Whether the iPhone will endure has been much debated. Some have compared Apple (AAPL) to Nokia, which is now a shadow of its former self.
Fund Hunter's view is that the iPhone franchise is strengthening and will stand the test of time.
Buffett and Munger on iPhone
Warren Buffett told CNBC in August 2018:
I have a plane that costs me a lot, a million dollars a year or something of the sort. If I used the iPhone -- I use an iPad a lot -- if I used the iPhone like all my friends do, I would rather give up the plane.
Buffett also noted that:
Hundreds, hundreds, hundreds [of] millions of people practically live their lives by it [iPhone].
In an earlier CNBC interview in August 2017, Buffett stated that
Apple strikes me as having a sticky product, and an enormously useful product to people that use it.
Charlie Munger reiterated this sentiment at the 2019 Berkshire Hathaway Annual Meeting:"
Well, in my family, the people who have Apple phones, it's the last thing they'll give up.
Berkshire is the largest shareholder in Apple with a 5.4% position. Apple is also the largest listed stock position in Berkshire's portfolio. Buffett told CNBC on 24 February that:
[Apple is] probably the best business I know in the world.
What makes Apple unique
Apple has a full suite of mobile and personal computing devices. It also offers a full array of software and services.
Apple is the market leader in tablets, smartwatches and wireless headphones. Apple's mobile and desktop operating system is only available on its products.
Apple is in part a hardware business and in part a software-relationship business.
There is a range of software that you can only use on Apple products. This includes high-end software like FinalCut Pro and Logic Pro to entry-level software that comes free with a Mac like GarageBand and iMovie.
Apple's store network provides support, courses and advice. Courses are held at no cost and explain how to use software like iPhoto.
The iPhone is the only smartphone running Apple's mobile operating system, iOS. It is the only smartphone with access to Apple's App Store, Apple Pay and other services.
The iPhone also appears to have greater security than Android devices.
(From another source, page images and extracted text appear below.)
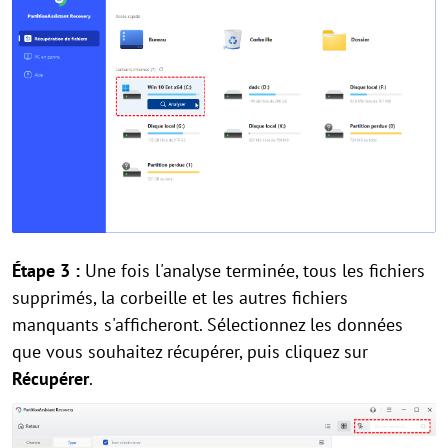
Étape 3 :
Une fois l'analyse terminée, tous les fichiers
supprimés, la corbeille et les autres fichiers
manquants s'afficheront. Sélectionnez les données
que vous souhaitez récupérer, puis cliquez sur
Récupérer
.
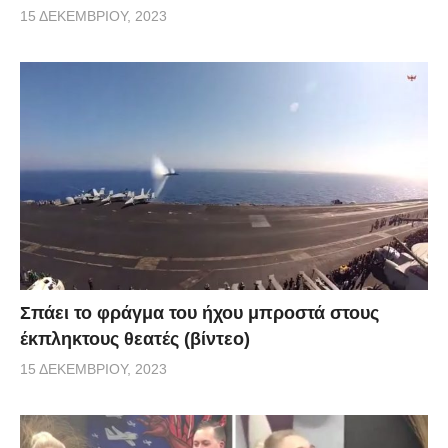
15 ΔΕΚΕΜΒΡΊΟΥ, 2023
Σπάει το φράγμα του ήχου μπροστά στους
έκπληκτους θεατές (βίντεο)
15 ΔΕΚΕΜΒΡΊΟΥ, 2023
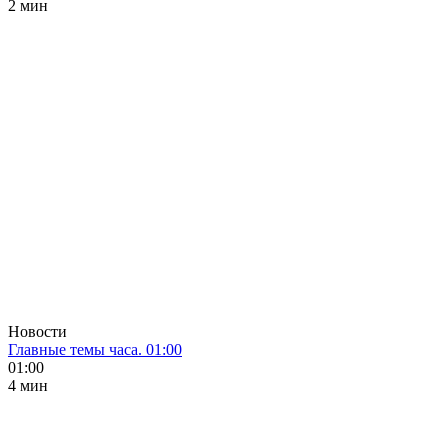
2 мин
Новости
Главные темы часа. 01:00
01:00
4 мин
This may make it the smartphone of choice for firms who have moved on from Blackberry.
One global accountancy firm did offer UK employees the ability to shift to iPhone from Blackberry. The firm didn't offer employees any Android devices.
Apple's ecosystem describes how its hardware, software and services interact to make for a better user experience.
An alternative to Apple might include a Samsung smartphone, a Dell laptop, a Microsoft tablet, an LG smartwatch, Jabra wireless earbuds, Roku streaming TV box and an Amazon smartspeaker.
More of our devices need to work well together. Going with seven different manufacturers makes this hard to achieve.
The more Apple devices you own, the more useful each device becomes. This creates a virtuous cycle for Apple consumers.
A key part of Apple's ecosystem is Continuity, which was released with iOS 8 in September 2014. This allows consumers to seamlessly move from one Apple device to the next one.
Apple's Notes application, for example, can be started on the iPhone and then continued on a laptop. According to one reviewer, people with multiple Apple devices depend on Continuity everyday.
Apple's edge in mobile devices
Apple makes some of the best mobile devices if we use market share as a guide. iPhone, iPad and Wearables generated 78.3% of Apple's revenue in the December quarter of 2019.
Mobile devices are where power consumption and design are critical. With Apple designing both the hardware and the software, it may have an edge over rivals.
Apple offers the full suite of mobile products
Time spent on smartphones
Smartphones are personalised and secure in a way that computers are not. We share more personal data with our smartphones than on any other device.
Most users spend over 3 hours a day glued to their devices (RescueTime). Smartphones have captured our attention like no other device.
We use them on our commute to listen to music or read. They offer video chat, online banking and dating apps.
Smartphones have also become our digital cameras. This makes them the recorders of key moments in our lives. Camera improvements spur some users to upgrade their device.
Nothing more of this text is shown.